**EXERCISE:** Exact copies of the lines below, from the one with "Samsung Phone Comparisons" up to and including the one with "a journey of self-improvement and growth.", are what this calls for; leave out pictures.

**DATA UNDER STUDY:**
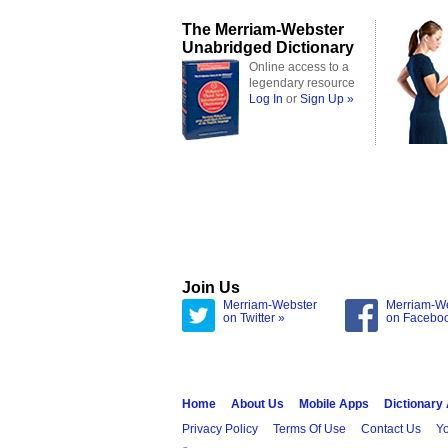
The Merriam-Webster
Unabridged Dictionary
Online access to a
legendary resource
Log In
or
Sign Up »
Join Us
Merriam-Webster
Merriam-W
on Twitter »
on Facebo
Home
About Us
Mobile Apps
Dictionary
Privacy Policy
Terms Of Use
Contact Us
Yo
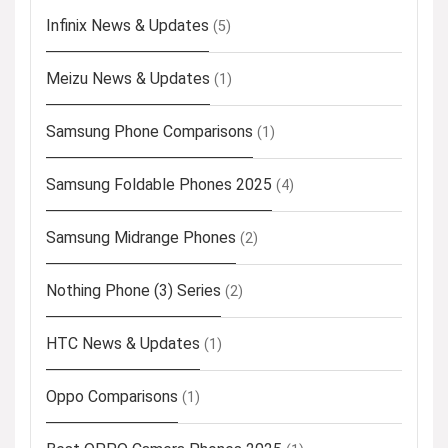
Infinix News & Updates
(5)
Meizu News & Updates
(1)
Samsung Phone Comparisons
(1)
Samsung Foldable Phones 2025
(4)
Samsung Midrange Phones
(2)
Nothing Phone (3) Series
(2)
HTC News & Updates
(1)
Oppo Comparisons
(1)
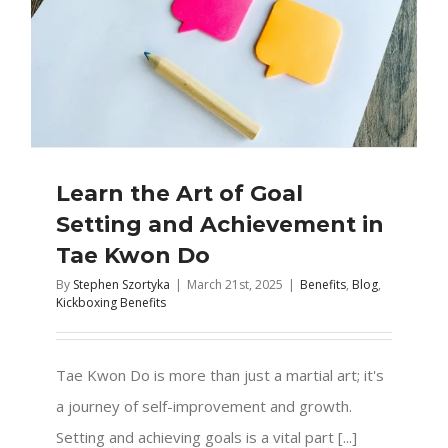
Learn the Art of Goal
Setting and Achievement in
Tae Kwon Do
By
Stephen Szortyka
|
March 21st, 2025
|
Benefits
,
Blog
,
Kickboxing Benefits
Tae Kwon Do is more than just a martial art; it's
a journey of self-improvement and growth.
Setting and achieving goals is a vital part [...]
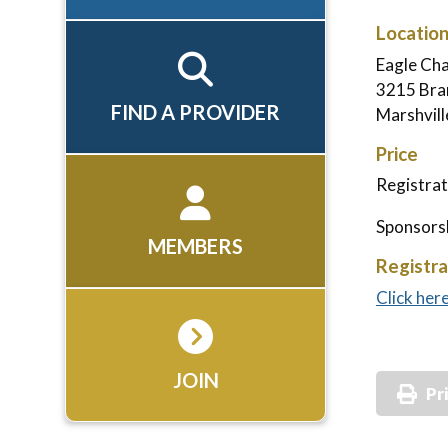
Locatio
Eagle Ch
3215 Bran
FIND A PROVIDER
Marshvil
Price
Registrat
Sponsorsh
MEMBERS
Registra
Click her
JOIN
Pr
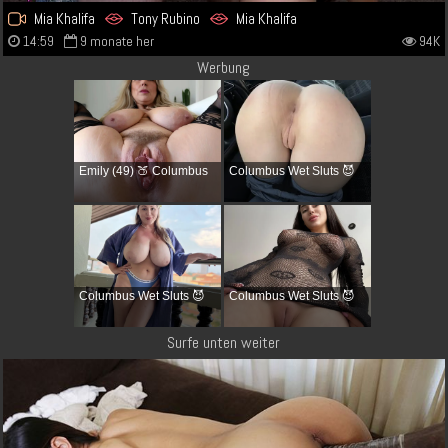
Mia Khalifa
Tony Rubino
Mia Khalifa
14:59
9 monate her
94K
Werbung
Emily (49) 🍑 Columbus
Columbus Wet Sluts 😈
Columbus Wet Sluts 😈
Columbus Wet Sluts 😈
Surfe unten weiter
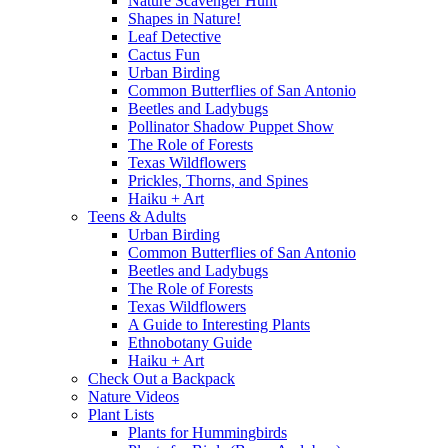
Nature Scavenger Hunt
Shapes in Nature!
Leaf Detective
Cactus Fun
Urban Birding
Common Butterflies of San Antonio
Beetles and Ladybugs
Pollinator Shadow Puppet Show
The Role of Forests
Texas Wildflowers
Prickles, Thorns, and Spines
Haiku + Art
Teens & Adults
Urban Birding
Common Butterflies of San Antonio
Beetles and Ladybugs
The Role of Forests
Texas Wildflowers
A Guide to Interesting Plants
Ethnobotany Guide
Haiku + Art
Check Out a Backpack
Nature Videos
Plant Lists
Plants for Hummingbirds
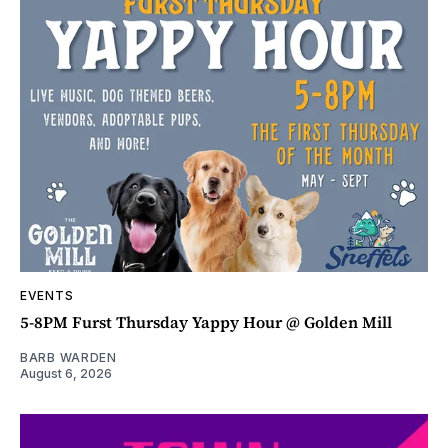
EVENTS
5-8PM Furst Thursday Yappy Hour @ Golden Mill
BARB WARDEN
August 6, 2026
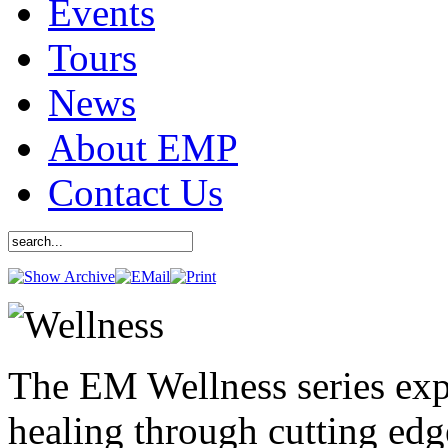
Events
Tours
News
About EMP
Contact Us
The EM Wellness series exp
healing through cutting ed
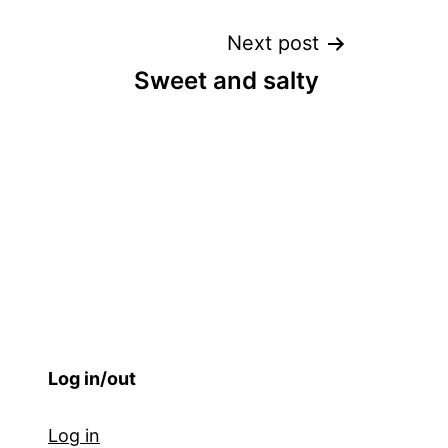
Next post
Sweet and salty
Log in/out
Log in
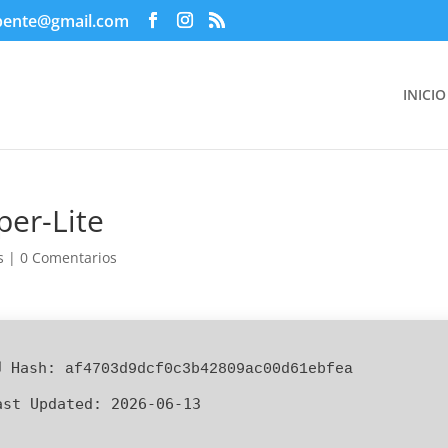
pente@gmail.com
INICIO
er-Lite
s
|
0 Comentarios
 Hash:
af4703d9dcf0c3b42809ac00d61ebfea
ast Updated:
2026-06-13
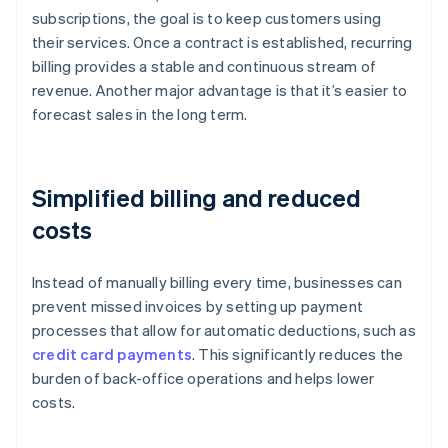
subscriptions, the goal is to keep customers using
their services. Once a contract is established, recurring
billing provides a stable and continuous stream of
revenue. Another major advantage is that it’s easier to
forecast sales in the long term.
Simplified billing and reduced
costs
Instead of manually billing every time, businesses can
prevent missed invoices by setting up payment
processes that allow for automatic deductions, such as
credit card payments
. This significantly reduces the
burden of back-office operations and helps lower
costs.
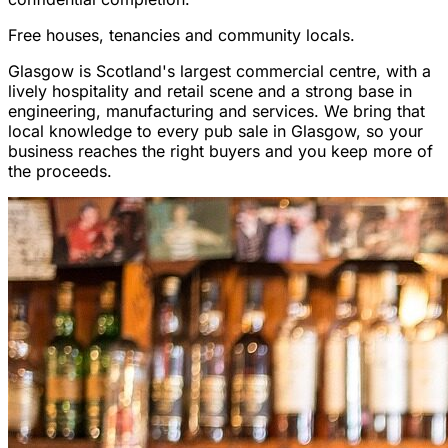
Free houses, tenancies and community locals.
Glasgow is Scotland's largest commercial centre, with a
lively hospitality and retail scene and a strong base in
engineering, manufacturing and services. We bring that
local knowledge to every pub sale in Glasgow, so your
business reaches the right buyers and you keep more of
the proceeds.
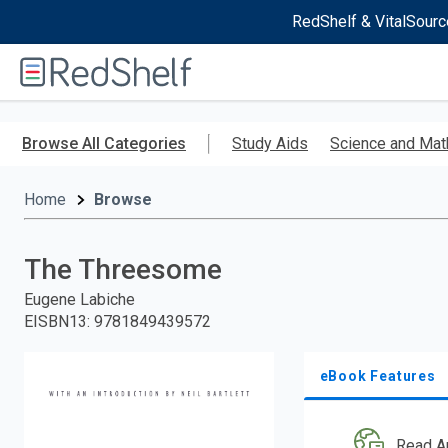
RedShelf & VitalSourc
Welcome
to
RedShelf
Skip
to
Browse All Categories
Study Aids
Science and Mat
main
content
Home
Browse
The Threesome
Eugene Labiche
EISBN13
:
9781849439572
eBook Features
Read A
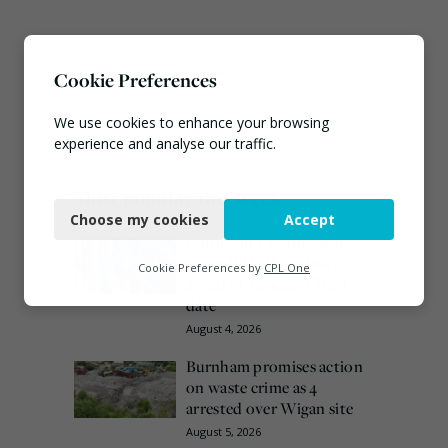
Cookie Preferences
We use cookies to enhance your browsing
experience and analyse our traffic.
Necessary
Most popular this week
Choose my cookies
Accept
Functional
European Commission
issues PPWR guidance
Analytics
Cookie Preferences by
CPL One
ahead of 12 August start
Marketing
date
August 4, 2026
Burnham promises action
on waste crime as 4
arrested over Wigan site
August 5, 2026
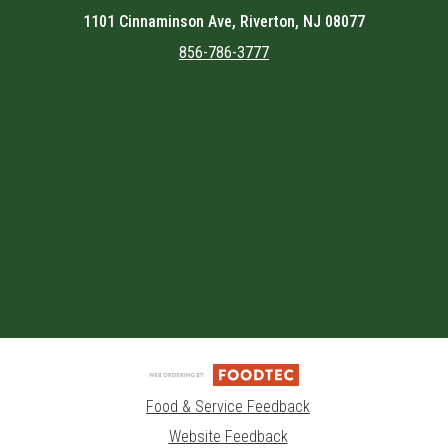
1101 Cinnaminson Ave, Riverton, NJ 08077
856-786-3777
Featured item
Food & Service Feedback
Website Feedback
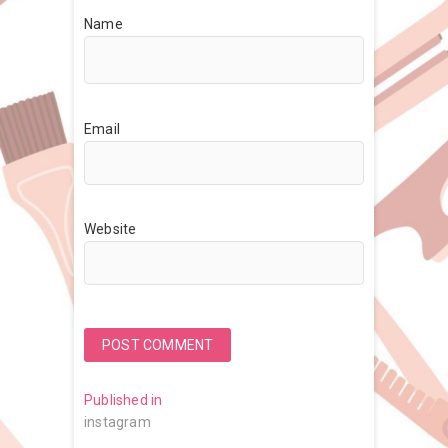
Name
Email
Website
Post
Published in
instagram
navigation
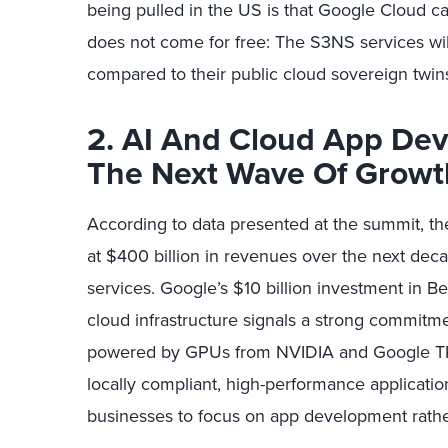
being pulled in the US is that Google Cloud c
does not come for free: The S3NS services wil
compared to their public cloud sovereign twin
2. AI And Cloud App Dev
The Next Wave Of Growt
According to data presented at the summit, th
at $400 billion in revenues over the next deca
services. Google’s $10 billion investment in B
cloud infrastructure signals a strong commitme
powered by GPUs from NVIDIA and Google TPU
locally compliant, high-performance applicati
businesses to focus on app development rathe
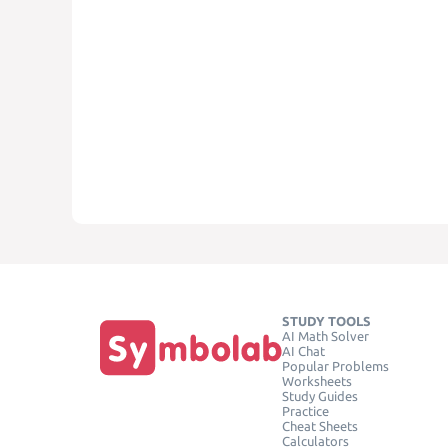
STUDY TOOLS
AI Math Solver
AI Chat
Popular Problems
Worksheets
Study Guides
Practice
Cheat Sheets
Calculators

**EXERCISE SOLUTION:**
Samsung Phone Comparisons
(1)
Samsung Foldable Phones 2025
(4)
Samsung Midrange Phones
(2)
Nothing Phone (3) Series
(2)
HTC News & Updates
(1)
Oppo Comparisons
(1)
Learn the Art of Goal
Setting and Achievement in
Tae Kwon Do
By
Stephen Szortyka
|
March 21st, 2025
|
Benefits
,
Blog
,
Kickboxing Benefits
Tae Kwon Do is more than just a martial art; it's
a journey of self-improvement and growth.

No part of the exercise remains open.